- IATA: none; ICAO: none;

Summary
- Location: Hughes, Northern Territory
- Coordinates: 12°41′20.13″S 131°05′21.11″E﻿ / ﻿12.6889250°S 131.0891972°E

Map
- Hughes Airfield Location of airport in Northern Territory

Runways
| Direction | Length |  | Surface |
| ft | m |
|  | 3,023 | 920 | Bitume |

= Hughes Airfield =

Airfield in Northern Territory, Australia

Hughes Airfield (32 Mile) is an airfield in the Northern Territory of Australia located in the locality of Hughes. It was constructed during World War II for military use. The airfield now functions as a base for aerial firefighting aircraft to protect the outer rural suburbs of Darwin.

The airfield was built by the U.S. Army engineering unit, the 808th Engineer Aviation Battalion, from 10 March 1942 until 13 April 1942. The runway was 5000 ft long and 100 ft wide.

==World War II use==

===Units based at Hughes Airfield===
- No. 2 Squadron RAAF
- No. 13 Squadron RAAF
- No. 34 Squadron RAAF (15 July 1942 – 27 August 1942)
- No. 82 Squadron RAAF

===Japanese Bombing Raids against Hughes Airfield===
- 23 August 1942 (12:12 pm)
- 26 November 1942 (03.20 a.m.)
- 27 November 1942 (03:56 – 04:46 am)

==Present Day==
On 5 September 2011, the Hughes Airfield was added to the Northern Territory Heritage Register.

On 25 January 2012, the Northern Territory Government awarded a contract to repair and resurface the airstrip to Downer EDI Works. This will better enable access to the strip for the Air Tractor AT-802 water-bombing aircraft, operated from the strip by Bushfires NT since 2009. In addition to the resurfacing works, a water tank has also been installed on site, allowing mobile pumps to be used to load firefighting aircraft.

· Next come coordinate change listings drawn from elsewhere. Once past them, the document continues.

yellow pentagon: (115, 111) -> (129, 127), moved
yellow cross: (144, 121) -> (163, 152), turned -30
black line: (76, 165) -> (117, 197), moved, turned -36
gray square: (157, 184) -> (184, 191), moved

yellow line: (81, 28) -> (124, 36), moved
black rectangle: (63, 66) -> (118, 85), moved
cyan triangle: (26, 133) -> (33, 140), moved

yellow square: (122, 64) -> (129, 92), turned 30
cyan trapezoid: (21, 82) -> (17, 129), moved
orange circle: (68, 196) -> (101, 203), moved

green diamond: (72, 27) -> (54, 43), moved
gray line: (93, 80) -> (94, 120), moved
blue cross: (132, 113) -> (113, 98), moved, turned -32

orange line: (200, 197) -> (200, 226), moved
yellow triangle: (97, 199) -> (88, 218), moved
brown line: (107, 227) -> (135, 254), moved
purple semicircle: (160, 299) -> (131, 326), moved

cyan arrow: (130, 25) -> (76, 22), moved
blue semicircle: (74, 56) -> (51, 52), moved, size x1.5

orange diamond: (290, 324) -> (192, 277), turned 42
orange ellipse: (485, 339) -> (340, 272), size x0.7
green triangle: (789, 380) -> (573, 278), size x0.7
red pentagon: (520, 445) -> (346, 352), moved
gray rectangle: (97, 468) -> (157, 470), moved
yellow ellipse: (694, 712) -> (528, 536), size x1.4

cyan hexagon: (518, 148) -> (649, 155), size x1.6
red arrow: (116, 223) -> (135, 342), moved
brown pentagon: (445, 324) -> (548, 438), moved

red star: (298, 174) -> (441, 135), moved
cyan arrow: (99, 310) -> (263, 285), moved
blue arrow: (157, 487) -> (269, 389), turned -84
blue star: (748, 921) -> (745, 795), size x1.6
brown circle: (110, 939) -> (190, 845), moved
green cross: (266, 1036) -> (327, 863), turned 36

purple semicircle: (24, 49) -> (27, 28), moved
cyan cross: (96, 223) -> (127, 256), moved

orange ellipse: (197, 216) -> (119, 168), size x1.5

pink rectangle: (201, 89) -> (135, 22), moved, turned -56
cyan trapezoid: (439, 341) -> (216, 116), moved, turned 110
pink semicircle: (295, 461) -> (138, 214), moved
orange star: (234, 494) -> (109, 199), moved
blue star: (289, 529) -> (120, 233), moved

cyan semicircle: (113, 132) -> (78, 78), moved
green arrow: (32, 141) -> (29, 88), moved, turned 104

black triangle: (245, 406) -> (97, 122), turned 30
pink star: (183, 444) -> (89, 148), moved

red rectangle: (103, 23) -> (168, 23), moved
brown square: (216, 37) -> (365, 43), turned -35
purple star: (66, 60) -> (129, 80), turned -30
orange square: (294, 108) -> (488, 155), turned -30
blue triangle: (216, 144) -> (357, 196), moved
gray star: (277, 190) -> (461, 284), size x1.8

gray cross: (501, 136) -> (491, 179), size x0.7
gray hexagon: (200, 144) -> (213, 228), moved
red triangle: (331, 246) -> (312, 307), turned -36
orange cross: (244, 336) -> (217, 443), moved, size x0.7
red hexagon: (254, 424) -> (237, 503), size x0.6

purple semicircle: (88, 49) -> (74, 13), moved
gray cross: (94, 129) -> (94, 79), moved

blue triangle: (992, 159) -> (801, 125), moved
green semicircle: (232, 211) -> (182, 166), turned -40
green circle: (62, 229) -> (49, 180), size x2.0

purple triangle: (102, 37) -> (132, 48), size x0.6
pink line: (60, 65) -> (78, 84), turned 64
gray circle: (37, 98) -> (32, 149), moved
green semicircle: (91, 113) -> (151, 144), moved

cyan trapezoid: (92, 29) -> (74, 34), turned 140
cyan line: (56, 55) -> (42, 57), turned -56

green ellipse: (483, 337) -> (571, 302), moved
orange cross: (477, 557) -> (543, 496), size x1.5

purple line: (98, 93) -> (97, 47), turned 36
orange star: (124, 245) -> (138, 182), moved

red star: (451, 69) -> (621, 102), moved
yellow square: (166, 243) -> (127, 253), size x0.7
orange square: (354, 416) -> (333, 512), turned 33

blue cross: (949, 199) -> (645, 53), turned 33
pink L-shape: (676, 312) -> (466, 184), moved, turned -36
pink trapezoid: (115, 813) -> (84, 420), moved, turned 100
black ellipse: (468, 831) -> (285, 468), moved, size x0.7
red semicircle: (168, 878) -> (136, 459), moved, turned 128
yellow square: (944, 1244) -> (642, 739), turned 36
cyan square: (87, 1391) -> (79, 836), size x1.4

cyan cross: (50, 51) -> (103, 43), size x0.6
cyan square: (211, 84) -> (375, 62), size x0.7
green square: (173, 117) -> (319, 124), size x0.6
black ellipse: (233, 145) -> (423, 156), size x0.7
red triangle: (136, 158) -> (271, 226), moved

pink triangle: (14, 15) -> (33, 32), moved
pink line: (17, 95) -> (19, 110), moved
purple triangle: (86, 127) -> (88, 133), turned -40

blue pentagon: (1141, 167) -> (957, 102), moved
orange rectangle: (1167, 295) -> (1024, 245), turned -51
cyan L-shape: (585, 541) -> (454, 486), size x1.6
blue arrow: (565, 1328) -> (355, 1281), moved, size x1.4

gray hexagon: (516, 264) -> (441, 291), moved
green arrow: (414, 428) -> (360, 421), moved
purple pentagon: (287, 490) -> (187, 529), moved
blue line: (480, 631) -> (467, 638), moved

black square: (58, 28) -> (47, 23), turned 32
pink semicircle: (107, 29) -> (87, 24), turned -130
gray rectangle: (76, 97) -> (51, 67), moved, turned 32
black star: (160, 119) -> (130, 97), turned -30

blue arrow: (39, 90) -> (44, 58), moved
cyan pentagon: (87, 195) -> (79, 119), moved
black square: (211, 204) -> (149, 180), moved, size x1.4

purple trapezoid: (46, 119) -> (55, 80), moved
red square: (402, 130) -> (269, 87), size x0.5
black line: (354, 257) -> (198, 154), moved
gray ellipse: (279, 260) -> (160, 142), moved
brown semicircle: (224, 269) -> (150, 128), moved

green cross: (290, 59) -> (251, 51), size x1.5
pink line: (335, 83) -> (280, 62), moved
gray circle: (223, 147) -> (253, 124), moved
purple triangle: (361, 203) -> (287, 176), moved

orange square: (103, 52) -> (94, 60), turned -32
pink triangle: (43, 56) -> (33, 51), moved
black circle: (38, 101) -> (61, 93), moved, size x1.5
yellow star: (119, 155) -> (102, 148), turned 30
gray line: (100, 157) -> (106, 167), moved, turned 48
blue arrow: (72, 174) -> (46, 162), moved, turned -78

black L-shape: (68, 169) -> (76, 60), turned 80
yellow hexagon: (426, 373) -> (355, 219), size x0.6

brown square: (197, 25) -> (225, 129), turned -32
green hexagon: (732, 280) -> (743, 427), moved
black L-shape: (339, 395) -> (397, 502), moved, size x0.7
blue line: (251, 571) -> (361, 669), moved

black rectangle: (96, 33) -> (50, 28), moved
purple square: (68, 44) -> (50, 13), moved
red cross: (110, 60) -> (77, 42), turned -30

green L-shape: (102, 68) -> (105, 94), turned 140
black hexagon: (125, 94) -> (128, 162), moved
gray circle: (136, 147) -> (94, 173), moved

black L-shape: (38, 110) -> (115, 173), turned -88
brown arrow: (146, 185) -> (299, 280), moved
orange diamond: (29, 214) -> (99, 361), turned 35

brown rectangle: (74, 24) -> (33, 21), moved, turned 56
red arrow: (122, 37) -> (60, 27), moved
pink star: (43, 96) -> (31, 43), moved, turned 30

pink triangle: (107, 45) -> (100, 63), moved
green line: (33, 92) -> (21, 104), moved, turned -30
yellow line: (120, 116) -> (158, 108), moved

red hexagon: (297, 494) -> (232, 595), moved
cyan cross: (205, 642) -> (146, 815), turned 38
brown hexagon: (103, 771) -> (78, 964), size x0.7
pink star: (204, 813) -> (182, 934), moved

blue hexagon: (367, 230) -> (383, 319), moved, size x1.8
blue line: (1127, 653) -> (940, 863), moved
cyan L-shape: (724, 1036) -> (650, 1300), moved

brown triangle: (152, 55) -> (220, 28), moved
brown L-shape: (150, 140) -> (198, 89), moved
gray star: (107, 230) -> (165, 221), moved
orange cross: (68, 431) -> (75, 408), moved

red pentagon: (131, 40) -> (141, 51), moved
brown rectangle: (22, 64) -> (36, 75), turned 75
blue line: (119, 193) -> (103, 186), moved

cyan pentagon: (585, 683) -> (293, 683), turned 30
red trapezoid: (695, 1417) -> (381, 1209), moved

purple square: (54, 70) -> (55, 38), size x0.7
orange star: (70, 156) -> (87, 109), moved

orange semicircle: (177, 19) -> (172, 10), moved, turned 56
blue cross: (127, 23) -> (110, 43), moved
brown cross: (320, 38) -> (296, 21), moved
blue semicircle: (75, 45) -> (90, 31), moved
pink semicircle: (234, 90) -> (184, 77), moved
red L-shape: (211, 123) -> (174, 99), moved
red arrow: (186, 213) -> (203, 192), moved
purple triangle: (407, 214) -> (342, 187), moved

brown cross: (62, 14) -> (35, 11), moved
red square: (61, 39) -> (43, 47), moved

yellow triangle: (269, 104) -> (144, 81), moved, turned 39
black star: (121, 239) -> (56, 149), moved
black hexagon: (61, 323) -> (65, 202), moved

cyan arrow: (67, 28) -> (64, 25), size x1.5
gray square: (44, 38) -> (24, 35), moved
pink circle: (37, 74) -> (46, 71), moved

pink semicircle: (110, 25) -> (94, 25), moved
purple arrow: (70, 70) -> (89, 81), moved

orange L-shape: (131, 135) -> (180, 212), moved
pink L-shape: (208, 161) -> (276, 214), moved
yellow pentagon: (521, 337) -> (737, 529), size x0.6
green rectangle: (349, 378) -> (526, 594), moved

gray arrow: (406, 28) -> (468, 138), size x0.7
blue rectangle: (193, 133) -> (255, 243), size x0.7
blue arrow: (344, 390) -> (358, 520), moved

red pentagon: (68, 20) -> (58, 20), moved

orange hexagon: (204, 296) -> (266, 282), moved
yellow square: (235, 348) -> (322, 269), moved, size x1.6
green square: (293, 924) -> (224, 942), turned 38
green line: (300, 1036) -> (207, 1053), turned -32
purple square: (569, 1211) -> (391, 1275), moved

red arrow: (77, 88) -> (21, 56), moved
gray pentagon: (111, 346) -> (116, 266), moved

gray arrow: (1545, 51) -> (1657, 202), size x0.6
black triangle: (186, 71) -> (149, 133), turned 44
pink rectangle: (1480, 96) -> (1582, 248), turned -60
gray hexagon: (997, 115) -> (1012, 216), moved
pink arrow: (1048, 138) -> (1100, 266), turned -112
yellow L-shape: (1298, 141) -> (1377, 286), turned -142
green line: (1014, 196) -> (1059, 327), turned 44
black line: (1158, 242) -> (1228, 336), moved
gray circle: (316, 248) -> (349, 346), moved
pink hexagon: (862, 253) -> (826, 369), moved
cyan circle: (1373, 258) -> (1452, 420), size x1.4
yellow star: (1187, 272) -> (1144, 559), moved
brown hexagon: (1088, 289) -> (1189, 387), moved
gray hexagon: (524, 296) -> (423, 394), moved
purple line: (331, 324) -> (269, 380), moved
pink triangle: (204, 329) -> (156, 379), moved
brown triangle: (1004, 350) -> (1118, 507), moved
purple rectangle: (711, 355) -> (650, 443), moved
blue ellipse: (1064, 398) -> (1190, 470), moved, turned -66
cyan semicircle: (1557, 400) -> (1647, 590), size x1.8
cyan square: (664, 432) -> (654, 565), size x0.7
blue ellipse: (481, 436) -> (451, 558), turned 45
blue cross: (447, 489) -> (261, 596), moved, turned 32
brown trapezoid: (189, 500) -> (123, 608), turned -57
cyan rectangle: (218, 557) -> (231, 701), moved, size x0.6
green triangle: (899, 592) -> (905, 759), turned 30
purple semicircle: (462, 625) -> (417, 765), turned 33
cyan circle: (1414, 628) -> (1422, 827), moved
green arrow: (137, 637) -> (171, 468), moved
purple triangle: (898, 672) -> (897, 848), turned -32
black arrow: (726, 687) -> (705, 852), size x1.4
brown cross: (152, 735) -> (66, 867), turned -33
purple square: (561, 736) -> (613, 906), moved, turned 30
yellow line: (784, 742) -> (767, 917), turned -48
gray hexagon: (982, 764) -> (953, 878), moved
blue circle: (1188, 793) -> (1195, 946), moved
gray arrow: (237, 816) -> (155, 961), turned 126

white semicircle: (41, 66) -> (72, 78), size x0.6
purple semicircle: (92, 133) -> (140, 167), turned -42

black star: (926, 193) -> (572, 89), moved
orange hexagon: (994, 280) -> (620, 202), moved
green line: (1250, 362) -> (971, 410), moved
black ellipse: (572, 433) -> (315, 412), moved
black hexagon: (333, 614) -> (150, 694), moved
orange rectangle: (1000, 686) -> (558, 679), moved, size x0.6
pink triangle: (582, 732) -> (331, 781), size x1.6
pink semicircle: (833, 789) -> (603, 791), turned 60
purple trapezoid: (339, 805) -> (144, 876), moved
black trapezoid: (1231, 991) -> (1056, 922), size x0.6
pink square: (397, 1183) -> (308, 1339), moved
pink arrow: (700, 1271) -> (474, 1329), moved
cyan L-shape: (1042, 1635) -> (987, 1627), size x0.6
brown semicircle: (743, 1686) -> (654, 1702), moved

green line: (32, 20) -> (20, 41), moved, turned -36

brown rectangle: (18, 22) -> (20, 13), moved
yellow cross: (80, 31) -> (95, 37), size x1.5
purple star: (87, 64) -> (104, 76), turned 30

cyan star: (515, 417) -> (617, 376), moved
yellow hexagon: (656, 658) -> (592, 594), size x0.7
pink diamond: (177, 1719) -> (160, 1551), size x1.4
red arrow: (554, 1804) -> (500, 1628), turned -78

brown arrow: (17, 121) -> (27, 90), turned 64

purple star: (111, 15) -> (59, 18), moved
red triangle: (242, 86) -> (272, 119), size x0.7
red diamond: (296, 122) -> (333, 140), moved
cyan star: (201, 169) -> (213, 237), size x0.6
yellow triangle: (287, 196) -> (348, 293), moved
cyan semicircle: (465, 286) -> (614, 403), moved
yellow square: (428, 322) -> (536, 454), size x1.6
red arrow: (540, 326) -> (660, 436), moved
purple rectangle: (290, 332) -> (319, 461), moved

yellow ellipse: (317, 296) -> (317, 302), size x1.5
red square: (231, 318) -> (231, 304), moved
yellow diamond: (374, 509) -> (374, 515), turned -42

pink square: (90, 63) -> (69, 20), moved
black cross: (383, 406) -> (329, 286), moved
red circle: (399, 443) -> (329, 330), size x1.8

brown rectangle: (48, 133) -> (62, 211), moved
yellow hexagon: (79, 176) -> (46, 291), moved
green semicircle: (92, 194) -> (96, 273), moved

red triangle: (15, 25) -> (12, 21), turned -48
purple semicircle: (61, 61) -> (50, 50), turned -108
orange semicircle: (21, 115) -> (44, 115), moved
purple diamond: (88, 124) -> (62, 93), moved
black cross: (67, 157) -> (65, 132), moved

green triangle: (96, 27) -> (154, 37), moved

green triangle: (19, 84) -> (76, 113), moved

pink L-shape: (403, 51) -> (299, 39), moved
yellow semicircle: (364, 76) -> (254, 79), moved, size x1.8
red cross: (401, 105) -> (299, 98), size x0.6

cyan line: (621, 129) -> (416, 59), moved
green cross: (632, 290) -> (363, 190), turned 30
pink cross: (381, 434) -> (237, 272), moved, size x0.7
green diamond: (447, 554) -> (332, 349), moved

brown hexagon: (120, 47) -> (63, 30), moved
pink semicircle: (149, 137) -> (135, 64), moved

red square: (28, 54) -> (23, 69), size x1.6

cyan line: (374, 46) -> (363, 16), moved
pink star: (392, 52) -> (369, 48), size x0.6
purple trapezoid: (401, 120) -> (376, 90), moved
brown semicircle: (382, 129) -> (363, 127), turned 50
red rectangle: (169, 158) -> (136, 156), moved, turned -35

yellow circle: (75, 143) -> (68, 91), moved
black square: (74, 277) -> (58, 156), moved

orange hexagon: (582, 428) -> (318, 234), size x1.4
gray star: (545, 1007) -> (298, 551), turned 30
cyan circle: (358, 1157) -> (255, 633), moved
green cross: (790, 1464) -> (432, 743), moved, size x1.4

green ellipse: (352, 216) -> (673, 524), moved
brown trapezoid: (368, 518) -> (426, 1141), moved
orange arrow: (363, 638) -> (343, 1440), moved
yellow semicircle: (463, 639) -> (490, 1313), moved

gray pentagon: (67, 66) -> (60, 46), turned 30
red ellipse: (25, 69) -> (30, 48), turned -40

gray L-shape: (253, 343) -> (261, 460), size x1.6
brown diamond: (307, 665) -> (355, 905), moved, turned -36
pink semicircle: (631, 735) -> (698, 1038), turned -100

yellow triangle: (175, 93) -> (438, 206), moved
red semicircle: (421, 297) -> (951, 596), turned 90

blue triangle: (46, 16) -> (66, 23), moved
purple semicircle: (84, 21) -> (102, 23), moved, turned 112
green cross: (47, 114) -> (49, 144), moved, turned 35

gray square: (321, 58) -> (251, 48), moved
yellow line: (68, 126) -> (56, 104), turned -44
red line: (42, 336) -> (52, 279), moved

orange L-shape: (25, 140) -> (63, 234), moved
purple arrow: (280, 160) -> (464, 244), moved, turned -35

It has been proposed that construction of the new satellite city of Weddell to the northwest should include a general aviation airport separate from Darwin International Airport. While no formal commitment to building a new general aviation facility in the Greater Darwin area has yet been made by the Northern Territory Government, the runway alignment of 11/29 at Hughes is the preferred option for such a concept.